Global Secondary Indexes (GSI): project items onto an alternative key schema, enabling queries on non-primary-key attributes. Example: table with PK=userID, SK=orderDate; GSI with PK=status, SK=orderDate queries all pending orders sorted by date. GSIs have their own read/write capacity and are eventually consistent. LSIs (Local Secondary Indexes) share the main table's partition key and are strongly consistent but must be created at table creation time.

Capacity modes: provisioned mode sets read capacity units (RCU) and write capacity units (WCU). One RCU = one strongly consistent read of up to 4KB/second; one WCU = one write of up to 1KB/second. On-demand mode removes capacity planning — ideal for unpredictable traffic. Switch between modes up to twice per day.

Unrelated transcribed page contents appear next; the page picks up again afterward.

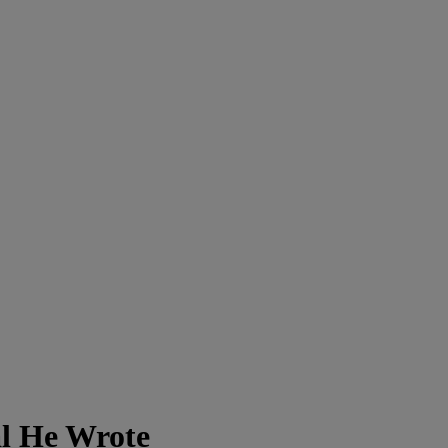
l He Wrote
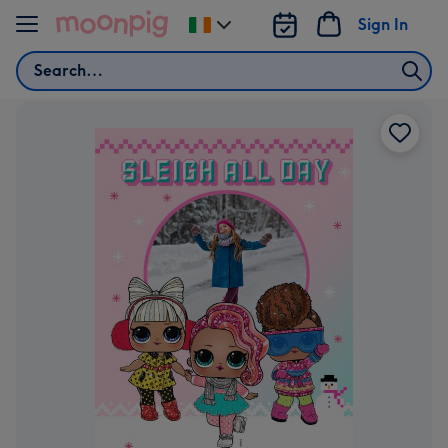
Skip to content
Sign In
Change
delivery
Search
destination
from
Ireland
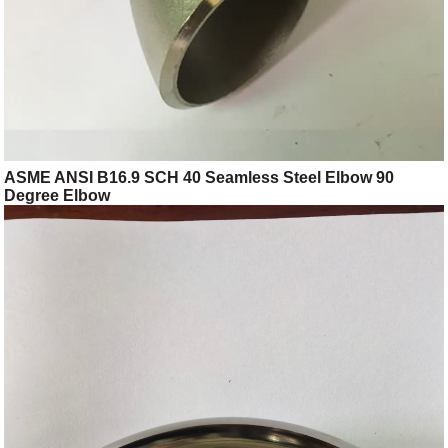
ASME ANSI B16.9 SCH 40 Seamless Steel Elbow 90
Degree Elbow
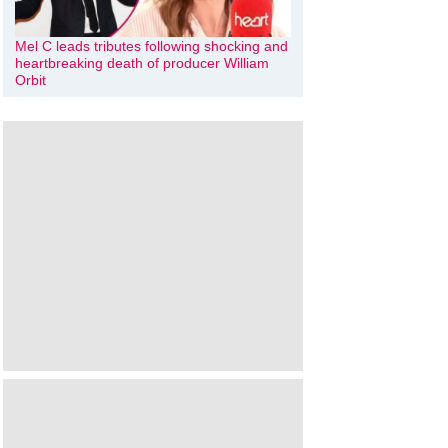
Mel C leads tributes following shocking and
heartbreaking death of producer William
Orbit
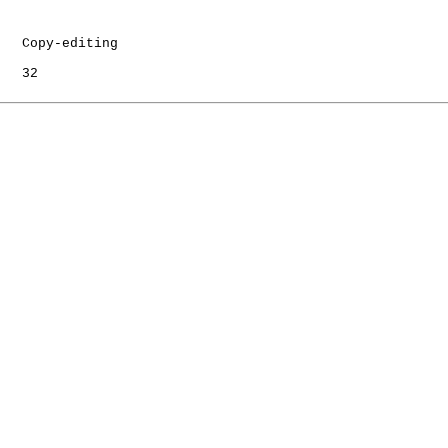
   Copy-editing

   32
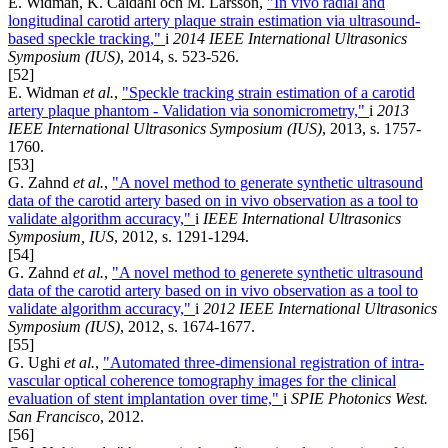
E. Widman, K. Caidahl och M. Larsson,
"In vivo radial and
longitudinal carotid artery plaque strain estimation via ultrasound-
based speckle tracking,"
i
2014 IEEE International Ultrasonics
Symposium (IUS)
, 2014, s. 523-526.
[52]
E. Widman
et al.
,
"Speckle tracking strain estimation of a carotid
artery plaque phantom - Validation via sonomicrometry,"
i
2013
IEEE International Ultrasonics Symposium (IUS)
, 2013, s. 1757-
1760.
[53]
G. Zahnd
et al.
,
"A novel method to generate synthetic ultrasound
data of the carotid artery based on in vivo observation as a tool to
validate algorithm accuracy,"
i
IEEE International Ultrasonics
Symposium, IUS
, 2012, s. 1291-1294.
[54]
G. Zahnd
et al.
,
"A novel method to generete synthetic ultrasound
data of the carotid artery based on in vivo observation as a tool to
validate algorithm accuracy,"
i
2012 IEEE International Ultrasonics
Symposium (IUS)
, 2012, s. 1674-1677.
[55]
G. Ughi
et al.
,
"Automated three-dimensional registration of intra-
vascular optical coherence tomography images for the clinical
evaluation of stent implantation over time,"
i
SPIE Photonics West.
San Francisco
, 2012.
[56]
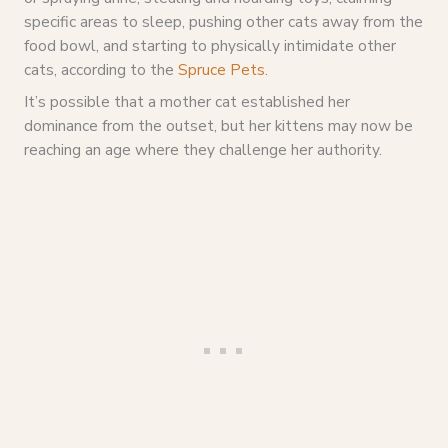
specific areas to sleep, pushing other cats away from the
food bowl, and starting to physically intimidate other
cats, according to the
Spruce Pets
.
It’s possible that a mother cat established her
dominance from the outset, but her kittens may now be
reaching an age where they challenge her authority.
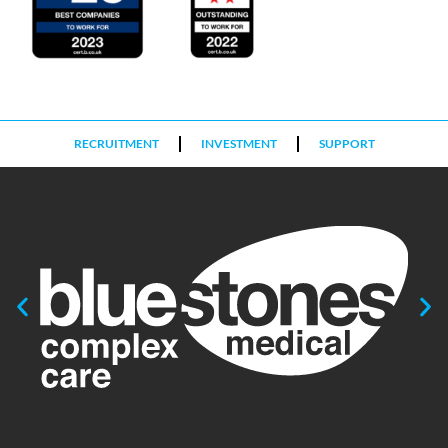
RECRUITMENT
INVESTMENT
SUPPORT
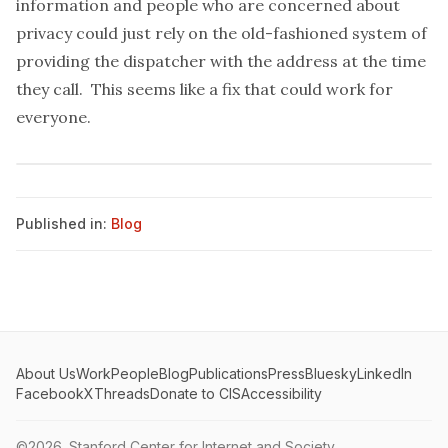
information and people who are concerned about
privacy could just rely on the old-fashioned system of
providing the dispatcher with the address at the time
they call. This seems like a fix that could work for
everyone.
Published in:
Blog
About Us
Work
People
Blog
Publications
Press
Bluesky
LinkedIn
Facebook
X
Threads
Donate to CIS
Accessibility
©2026.
Stanford Center for Internet and Society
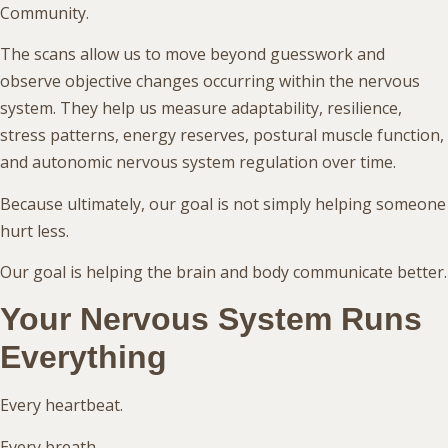
Community.
The scans allow us to move beyond guesswork and
observe objective changes occurring within the nervous
system. They help us measure adaptability, resilience,
stress patterns, energy reserves, postural muscle function,
and autonomic nervous system regulation over time.
Because ultimately, our goal is not simply helping someone
hurt less.
Our goal is helping the brain and body communicate better.
Your Nervous System Runs
Everything
Every heartbeat.
Every breath.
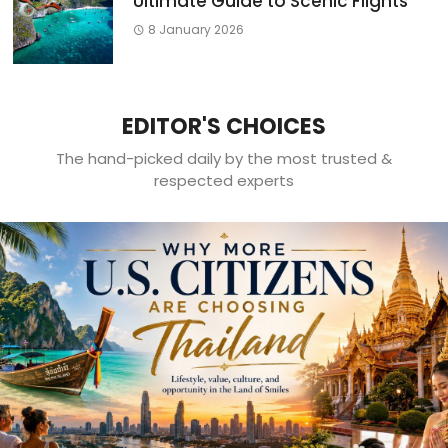
Ultimate Guide to Scenic Flights
8 January 2026
EDITOR'S CHOICES
The hand-picked daily by the most trusted &
respected experts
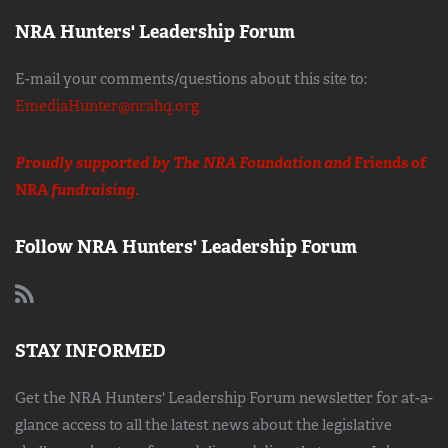
NRA Hunters' Leadership Forum
E-mail your comments/questions about this site to:
EmediaHunter@nrahq.org
Proudly supported by The NRA Foundation and
Friends of
NRA
fundraising.
Follow NRA Hunters' Leadership Forum
STAY INFORMED
Get the NRA Hunters' Leadership Forum newsletter for at-a-
glance access to all the latest news about the legislative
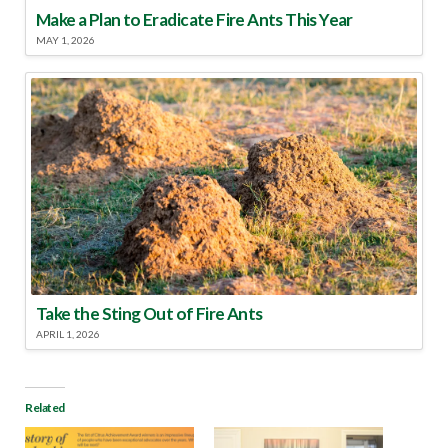
Make a Plan to Eradicate Fire Ants This Year
MAY 1, 2026
Take the Sting Out of Fire Ants
APRIL 1, 2026
Related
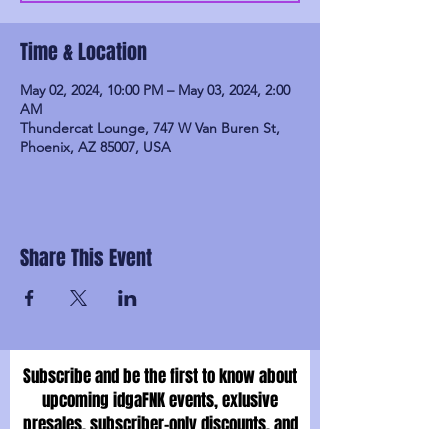
Time & Location
May 02, 2024, 10:00 PM – May 03, 2024, 2:00
AM
Thundercat Lounge, 747 W Van Buren St,
Phoenix, AZ 85007, USA
Share This Event
Subscribe and be the first to know about
upcoming idgaFNK events, exlusive
presales, subscriber-only discounts, and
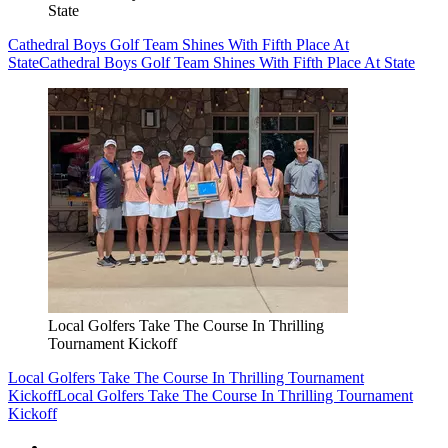
State
Cathedral Boys Golf Team Shines With Fifth Place At
State
Cathedral Boys Golf Team Shines With Fifth Place At State
Local Golfers Take The Course In Thrilling
Tournament Kickoff
Local Golfers Take The Course In Thrilling Tournament
Kickoff
Local Golfers Take The Course In Thrilling Tournament
Kickoff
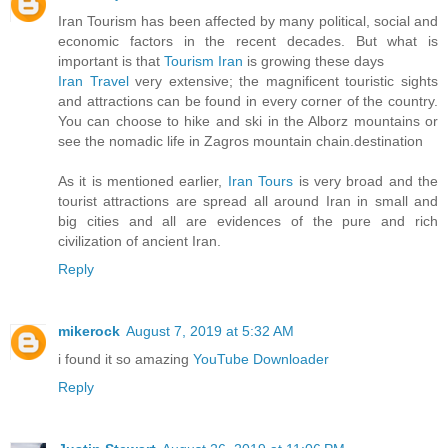
Iran Tourism has been affected by many political, social and
economic factors in the recent decades. But what is
important is that
Tourism Iran
is growing these days
Iran Travel
very extensive; the magnificent touristic sights
and attractions can be found in every corner of the country.
You can choose to hike and ski in the Alborz mountains or
see the nomadic life in Zagros mountain chain.destination
As it is mentioned earlier,
Iran Tours
is very broad and the
tourist attractions are spread all around Iran in small and
big cities and all are evidences of the pure and rich
civilization of ancient Iran.
Reply
mikerock
August 7, 2019 at 5:32 AM
i found it so amazing
YouTube Downloader
Reply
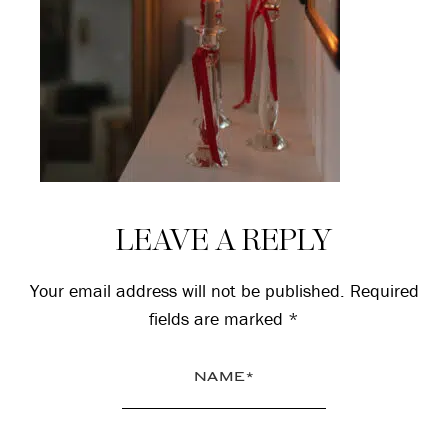
Reader
LEAVE A REPLY
Interactions
Your email address will not be published.
Required
fields are marked
*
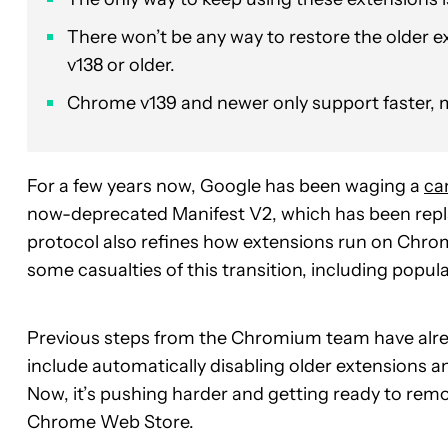
There won’t be any way to restore the older 
v138 or older.
Chrome v139 and newer only support faster, m
For a few years now, Google has been waging a
ca
now-deprecated Manifest V2, which has been rep
protocol also refines how extensions run on Chrome
some casualties of this transition, including popul
Previous steps from the Chromium team have alread
include automatically disabling older extensions an
Now, it’s pushing harder and getting ready to remo
Chrome Web Store.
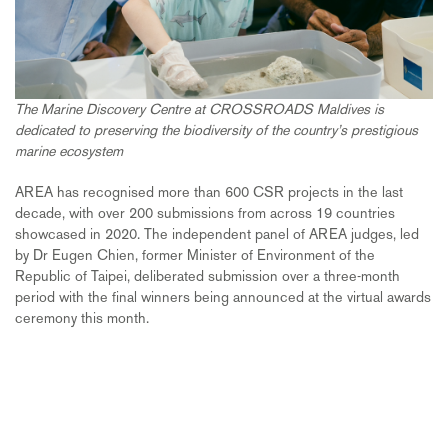
The Marine Discovery Centre at CROSSROADS Maldives is
dedicated to preserving the biodiversity of the country’s prestigious
marine ecosystem
AREA has recognised more than 600 CSR projects in the last
decade, with over 200 submissions from across 19 countries
showcased in 2020. The independent panel of AREA judges, led
by Dr Eugen Chien, former Minister of Environment of the
Republic of Taipei, deliberated submission over a three-month
period with the final winners being announced at the virtual awards
ceremony this month.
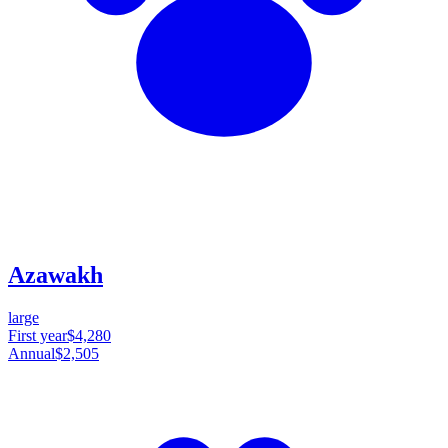
Azawakh
large
First year
$4,280
Annual
$2,505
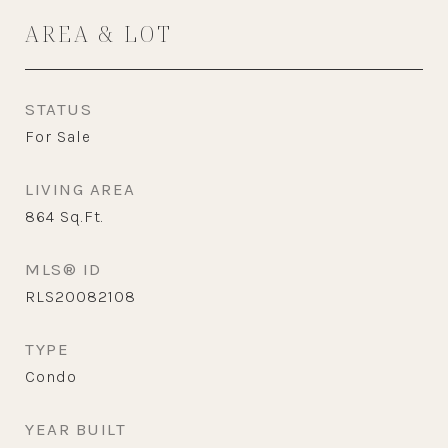
AREA & LOT
STATUS
For Sale
LIVING AREA
864
Sq.Ft.
MLS® ID
RLS20082108
TYPE
Condo
YEAR BUILT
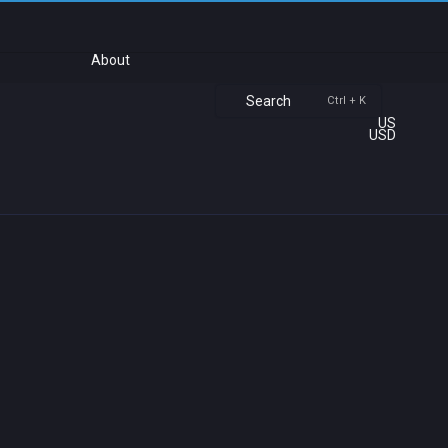
About
Search
Ctrl + K
US
USD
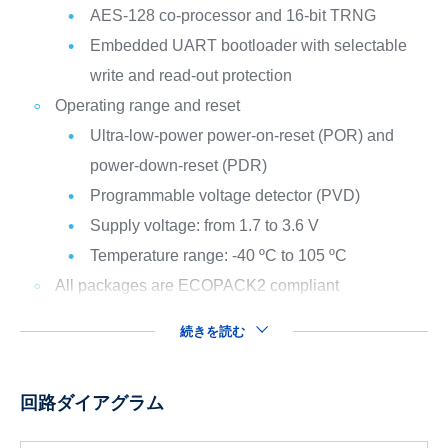
AES-128 co-processor and 16-bit TRNG
Embedded UART bootloader with selectable
write and read-out protection
Operating range and reset
Ultra-low-power power-on-reset (POR) and
power-down-reset (PDR)
Programmable voltage detector (PVD)
Supply voltage: from 1.7 to 3.6 V
Temperature range: -40 ºC to 105 ºC
All packages are ECOPACK2 compliant
続きを読む
回路ダイアグラム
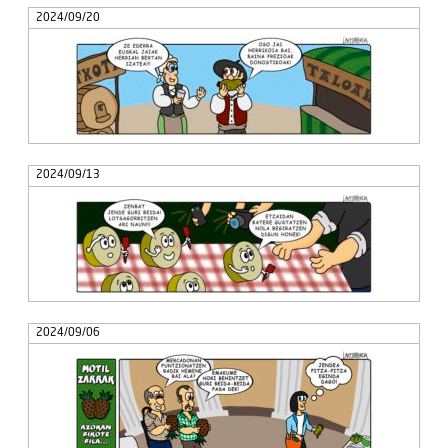
2024/09/20
2024/09/13
2024/09/06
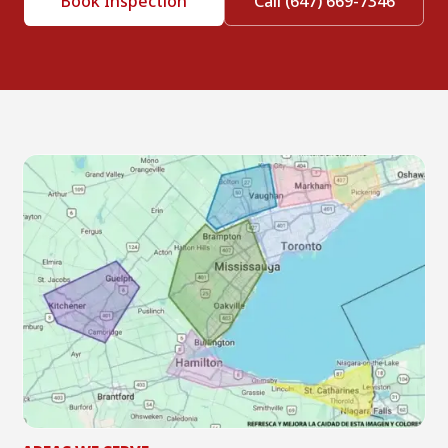
Book Inspection
Call (647) 669-7346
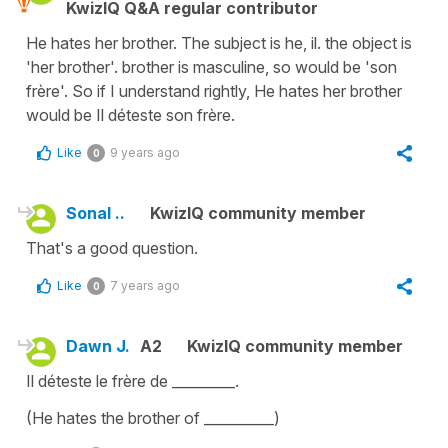
KwizIQ Q&A regular contributor
He hates her brother. The subject is he, il. the object is
'her brother'. brother is masculine, so would be 'son
frère'. So if I understand rightly, He hates her brother
would be Il déteste son frère.
Like
9 years ago
0
Sonal ..
KwizIQ community member
That's a good question.
Like
7 years ago
0
Dawn J.
A2
KwizIQ community member
Il déteste le frère de _________.
(He hates the brother of __________)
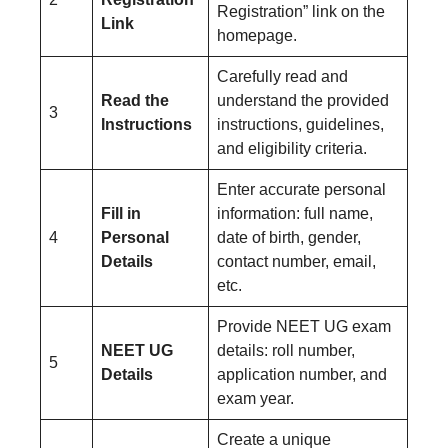
Registration” link on the
Link
homepage.
Carefully read and
Read the
understand the provided
3
Instructions
instructions, guidelines,
and eligibility criteria.
Enter accurate personal
Fill in
information: full name,
4
Personal
date of birth, gender,
Details
contact number, email,
etc.
Provide NEET UG exam
NEET UG
details: roll number,
5
Details
application number, and
exam year.
Create a unique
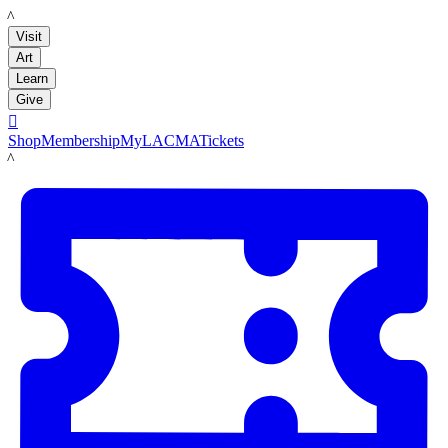
LACMA
Visit
Art
Learn
Give

Shop
Membership
MyLACMA
Tickets
LACMA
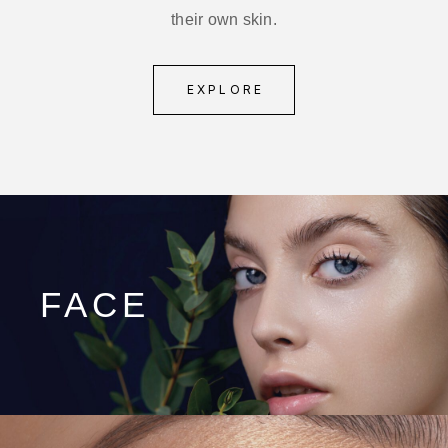
their own skin.
EXPLORE
FACE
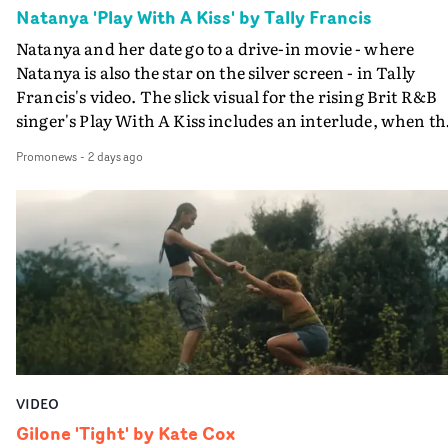
Natanya 'Play With A Kiss' by Tally Francis
Natanya and her date go to a drive-in movie - where
Natanya is also the star on the silver screen - in Tally
Francis's video. The slick visual for the rising Brit R&B
singer's Play With A Kiss includes an interlude, when th
movie breaks down and the announcer (the voice of
Promonews
-
2 days ago
PinkPantheress, no less) tells the couple to leave the field
in their convertible with Natanya's personalised numbe
plate.A fun video for the singer-songwriter and produc
bringing back a classy, old school R&B style - and on the
verge of big things.
VIDEO
Gilone 'Tight' by Kate Cox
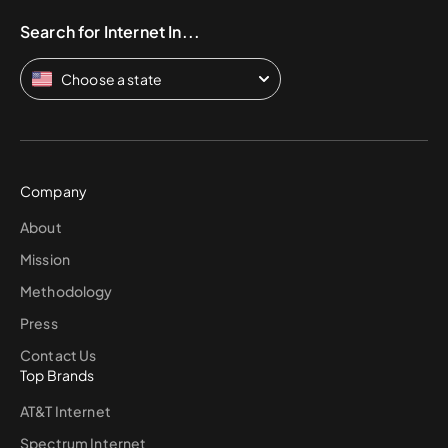
Search for Internet In...
Choose a state
Company
About
Mission
Methodology
Press
Contact Us
Top Brands
AT&T Internet
Spectrum Internet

Transactions: TransactWriteItems allows up to 100 items across one or more tables to be written atomically. All succeed or all fail — essential for operations like transferring credits between users. Conditional writes use ConditionExpression to write only if an attribute has a specific value, enabling optimistic locking without explicit transaction overhead.

DynamoDB Streams records item-level changes (INSERT, MODIFY, REMOVE) as an ordered log, available for 24 hours. Lambda can process stream events for: replicating changes to Elasticsearch, triggering notifications on order status changes, maintaining aggregate counts. Streams + Lambda = event-driven data pipelines without polling.

Architecture Diagram

Users / clients
         |
  DynamoDB
         |
  Core services
         |
  Data + observability

Examples

bash
# DynamoDB
# Single-table design, GSIs, on-demand vs provisioned.
# Validate in staging before production rollout.

Key Concepts

Data modelHow DynamoDB structures and queries data
ConsistencyGuarantees under failure and replication
Scaling axisVertical vs horizontal growth patterns
OpsBackup, monitoring, and upgrade path

Interview Questions

What problem does DynamoDB solve?

It addresses the core use case described in production architecture — map features to reliability, scale, or velocity outcomes.

Key components of DynamoDB?

Identify inputs, outputs, control plane, data plane, and failure domains — interviewers want structured decomposition.

Common production pitfalls?

Misconfiguration, missing observability, no rollback path, and scaling bottlenecks under peak load.

How do you test changes safely?

Staging parity, canary/gradual rollout, automated health checks, and documented rollback.

Metrics to prove success?

Error rate, latency percentiles, throughput, cost, and toil reduction — pick one primary SLO.

Beginner vs advanced concern?

Beginners focus on setup; advanced teams focus on blast radius, security boundaries, and operability at 10× scale.

Best Practices

  • Treat DynamoDB config as code with review and CI validation.
  • Define SLOs and dashboards before production cutover.
  • Document rollback and ownership for on-call.
  • Use least privilege for credentials.

Common Mistakes

  • Adopting DynamoDB without measurable success criteria.
  • No staging environment mirroring production constraints.
  • Missing rollback path during incidents.
  • Undocumented on-call expectations.

Cheat Sheet

DynamoDBSingle-table design, GSIs, on-demand vs provisioned.
SLOService level objective
RollbackRevert to last known good
CanaryLimited blast-radius rollout
RunbookIncident steps

Practical Exercises

DynamoDB sandbox

Stand up DynamoDB locally or in free tier; document commands and failure recovery.

Failure drill

Introduce misconfiguration; practice detection and rollback under time limit.